The Civil War-era fort was decommissioned by the U.S. Army in 1995, and the city is slowly acquiring the land to be used as a park and a Fire Department training ground.
A $17 million revitalization plan conceived in 1999 will begin its first phase this fall, said Lucile Helfat, chairwoman of the Northeast Queens Nature and Historical Preserve Commission.
The goal of the project is to stabilize and beautify the 14-acre section of Totten known as the "Old Fort," which includes the Water Battery, a 270-foot tunnel, 12 large chambers and the Ordnance Building, the current home of the Fort Totten Museum.
"It'll be bigger and better than ever," said Fein, who has moved about 40 percent of his collection of photographs, maps and documents "here, there and everywhere" for safekeeping around the fort.
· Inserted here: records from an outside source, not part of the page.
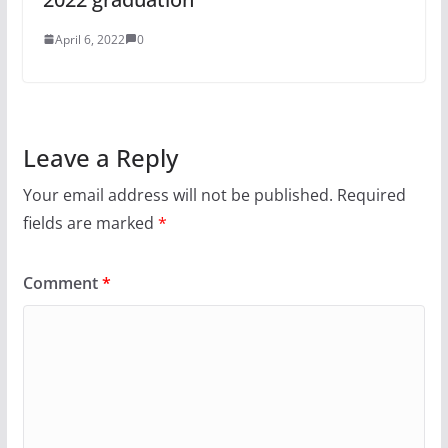
April 6, 2022
0
Leave a Reply
Your email address will not be published.
Required
fields are marked
*
Comment
*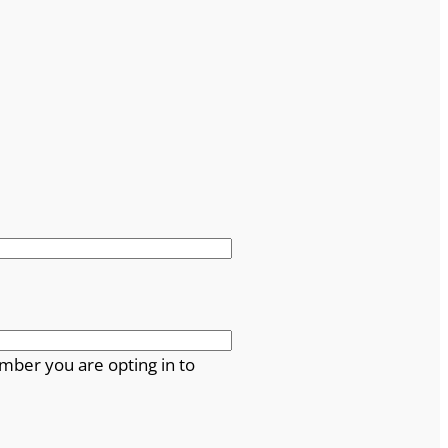
mber you are opting in to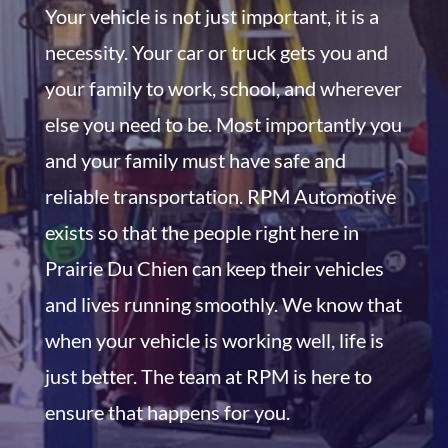
Your vehicle is not just important, it is a
necessity. Your car or truck gets you and
your family to work, school, and wherever
else you need to be. Most importantly you
and your family must have safe and
reliable transportation. RPM Automotive
exists so that the people right here in
Prairie Du Chien can keep their vehicles
and lives running smoothly. We know that
when your vehicle is working well, life is
just better. The team at RPM is here to
ensure that happens for you.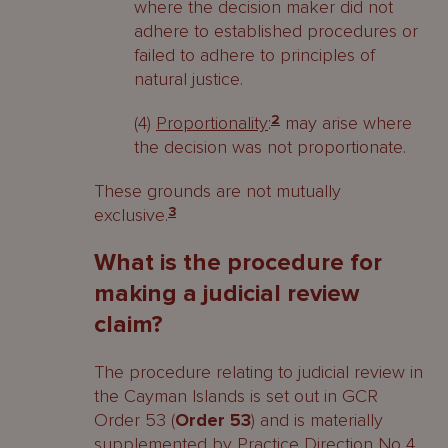
where the decision maker did not
adhere to established procedures or
failed to adhere to principles of
natural justice.
(4)
Proportionality
:
2
may arise where
the decision was not proportionate.
These grounds are not mutually
exclusive.
3
What is the procedure for
making a judicial review
claim?
The procedure relating to judicial review in
the Cayman Islands is set out in GCR
Order 53 (
Order 53
) and is materially
supplemented by Practice Direction No 4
The revamped fort will contain explanatory signage, handrails, lighting, paving and improved landscaping, said Helfat.
Funding for the first phase of work, expected to cost $675,000, was secured by state Sen. Frank Padavan (R-Bellerose) and the Queens Borough President's office.
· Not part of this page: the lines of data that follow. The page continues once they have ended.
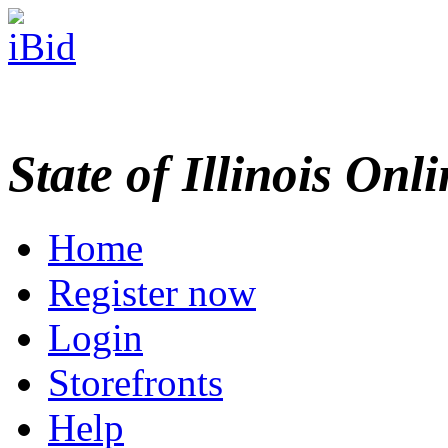
State of Illinois Onl
Home
Register now
Login
Storefronts
Help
The renovations by design firm DuBerry & Goodkind will leave Totten "mainly looking as it was in the 1860s without too much enhancement," said Helfat.
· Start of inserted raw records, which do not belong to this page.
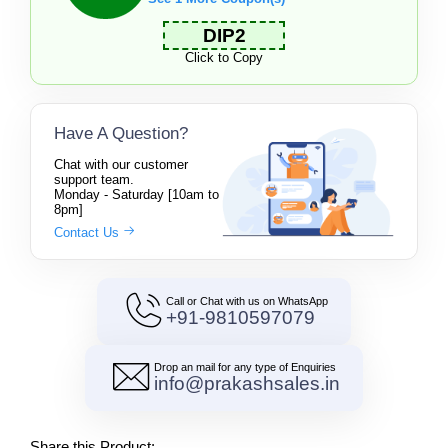
DIP2
Click to Copy
Have A Question?
Chat with our customer
support team.
Monday - Saturday [10am to
8pm]
Contact Us
Call or Chat with us on WhatsApp
+91-9810597079
Drop an mail for any type of Enquiries
info@prakashsales.in
Share this Product:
The second phase of the Old Fort enhancement will transform Fein's museum into a visitors' center with interpretive signs and a repaved yard, said Helfat.
A Parks spokesman said waterproofing of building structures was part of the plan, a promise Fein hoped would come through since he has been catching water leaking from the museum's century-old roof in a half-dozen orange bins.
"This is a very old building," said Fein. "It's as old as I am!"
Fein, 87, has been giving tours of the museum and speaking to groups about the fort since 1950, and even lived on the fort for some time. He hopes to continue leading tours in some limited fashion even after all his items are packed away.
"It's been quite a job," said Fein, surveying the boxes of objects and jumble of medals, news clippings and photos in the museum's main room that have yet to be put into boxes.
Removal of overgrowth, puddles and weeds, as omnipresent on the Old Fort as Canadian geese, are another goal of making the fort appealing to visitors.
In another development, Parks officials have proposed designating a high-level administrator to supervise Alley Pond Park, Udalls Cove and Fort Totten, said Helfat, who welcomed the idea as a way of expediting communication between Parks and her organization.